Anne sütü her şeyde olduğu gibi zeka gelişimi için de önemli. Ama artık hazır mamaların da içeriğine eklenen DHA, ARA gibi maddeler zeka gelişimine katkıda bulunuyor.
Peki sadece beslenme midir bebeğinizin zeka gelişimini gebelik sırasında etkileyen? Elbette hayır. Sesler, duygular, hareketler hepsi bebeğe doğrudan geçebilen reaksiyonlar arasında sayılabilir. Bebeğin gebeliğin dördüncü ayında işitme duyusu oluştuğu zaman ilk duyduğu ses annesinin kalbidir, gözünü açtığında ilk gördüğü rahim içi, dokunmaya başladığında ilk dokunduğu şey annesinin karnı ya da çevresindeki kendi vücududur. Yani bebek için en büyük, en özel, en güzel tek dost annedir. Belki de bu yüzden anne, bebek için bir idol, sakinleştirici, yatıştırıcı konumundadır. Bu iletişim karşılıklıdır.

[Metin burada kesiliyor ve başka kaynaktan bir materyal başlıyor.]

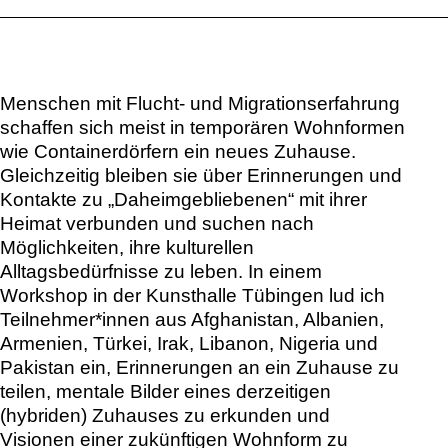
Menschen mit Flucht- und Migrationserfahrung
schaffen sich meist in temporären Wohnformen
wie Containerdörfern ein neues Zuhause.
Gleichzeitig bleiben sie über Erinnerungen und
Kontakte zu „Daheimgebliebenen“ mit ihrer
Heimat verbunden und suchen nach
Möglichkeiten, ihre kulturellen
Alltagsbedürfnisse zu leben. In einem
Workshop in der Kunsthalle Tübingen lud ich
Teilnehmer*innen aus Afghanistan, Albanien,
Armenien, Türkei, Irak, Libanon, Nigeria und
Pakistan ein, Erinnerungen an ein Zuhause zu
teilen, mentale Bilder eines derzeitigen
(hybriden) Zuhauses zu erkunden und
Visionen einer zukünftigen Wohnform zu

Biz kadın doğum hekimleri, gebeliğin günlük hayatını çok da fazla değiştirmemesi konusunda hem fikiriz. Hatta gerek fiziksel özelliklerinize, saçınıza başınıza, gerekse kıyafetinize, bakımınıza yani kendinize daha da çok bakmanız gerektiğini söyleriz. Neden mi? Hep söyleriz bebeğiniz sizin aynanız gibidir, siz ne düşünür ne hissederseniz bebeğiniz de onu düşünür ve hisseder. Siz kendinizi dünyanın en özel insanı, en güzel ve hoş kadını olarak görürseniz bu bebeğinizde de ayna görüntüsüne sebep olur. Bunun ters şeklini şu şekilde anlatalım. Siz üzüldüğünüzde bebeğiniz hareket etmez, hatta kolunu bacağını kaldırmaz bile.
Ama siz mutlu olduğunuzda ya da bir olayda heyecanlandığınızda bebek karnınızdan çıkacak gibi olur. İşte bu ilişki şeklidir. Bu yüzden gebelikte siz neden hoşlanırsanız onu yapın, onu yiyin, ona dokunun ya da onu hissedin. Böylece siz mutlu oldukça bebeğiniz mutlu olacak ve bu mutluluk hormonları bebeğin tüm organlarında olduğu gibi beyinde de pozitif bir etkiye sebep olacaktır. Sonuç olarak bebeğin algıları, doğmadan önce başlar, yani kendini iyi hisseden bir anne adayının bebeğinin de anne karnında kendini muhteşem hissedeceğini kabul etmek gerekir. Bu durum da beyin fonksiyonlarının gelişmesine katkıda bulunacaktır.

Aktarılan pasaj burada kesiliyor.